You'll only have one contact from project start to completion, even if your loan is transferred to another type. Borrowing through a lender means that borrowers have to enter into a mortgage contract against their property. If you fail to make your mortgage payments, your property could be taken away. After the project is completed, the loan can be repaid by the sale of the property or refinance to a residential mortgage or buy-to-let mortgage.
Fixed price contracts are a contract you have with your builder. They set the cost of the work and do not allow for any changes. This is a win-win situation for both the developer and builder. The builder can charge higher fees while the investor will know the exact costs, giving them total peace of mind. Fixed term contracts are more attractive to lenders.

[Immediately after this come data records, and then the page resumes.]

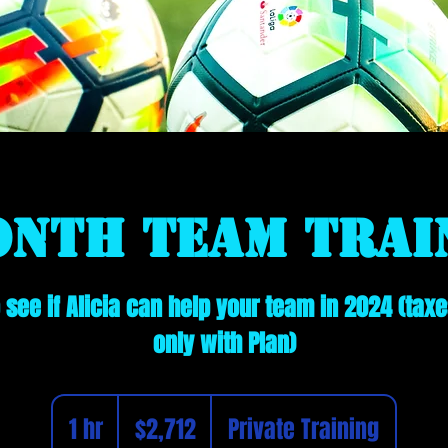
onth Team Trai
see if Alicia can help your team in 2024 (taxe
only with Plan)
2,712
Canadian
1 hr
1
$2,712
Private Training
dollars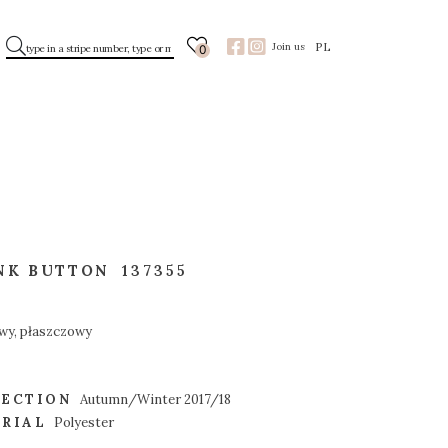
PL
Join us
0
NK BUTTON
137355
wy, płaszczowy
ECTION
Autumn/Winter 2017/18
RIAL
Polyester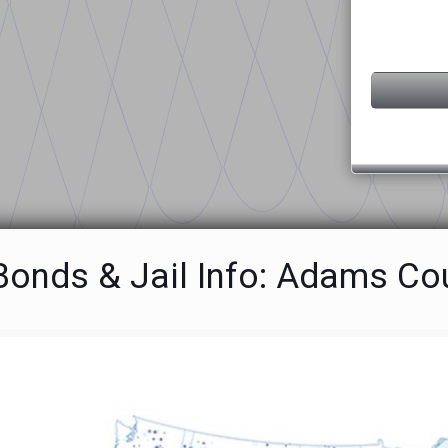
 Bonds & Jail Info: Adams Co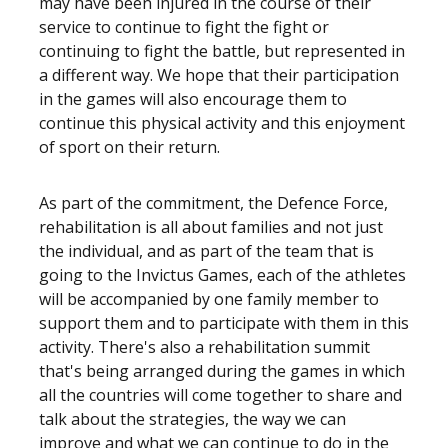
may have been injured in the course of their
service to continue to fight the fight or
continuing to fight the battle, but represented in
a different way. We hope that their participation
in the games will also encourage them to
continue this physical activity and this enjoyment
of sport on their return.
As part of the commitment, the Defence Force,
rehabilitation is all about families and not just
the individual, and as part of the team that is
going to the Invictus Games, each of the athletes
will be accompanied by one family member to
support them and to participate with them in this
activity. There's also a rehabilitation summit
that's being arranged during the games in which
all the countries will come together to share and
talk about the strategies, the way we can
improve and what we can continue to do in the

Conversions of large-scale properties - These projects are typically funded with property refurbishment finance. However, development finance is available for large or complex schemes.
Check out our complete development finance lending criteria to speed up your application. To get an instant quote, use our online calculator Send us an inquiry and we'll get back to you within 3 hours.
Property refurbishment Ð Here property refurbishment financing would be the best option. These loans can be used to finance any type of project, including light renovations, extensions, structural changes, and re-roofing.
Ground-up builds - These projects require property development financing. Development exit financing may be a more affordable option once the project is complete, but it cannot be used before the scheme has become wind- and watertight.
To avoid any delays, you should submit your application as soon as possible. This process can be complicated and can lead to delays if new information is discovered. While you wait for planning permission, our advisers will arrange your application. The type of scheme and level of work involved will determine the best product. Contact our team today to discuss.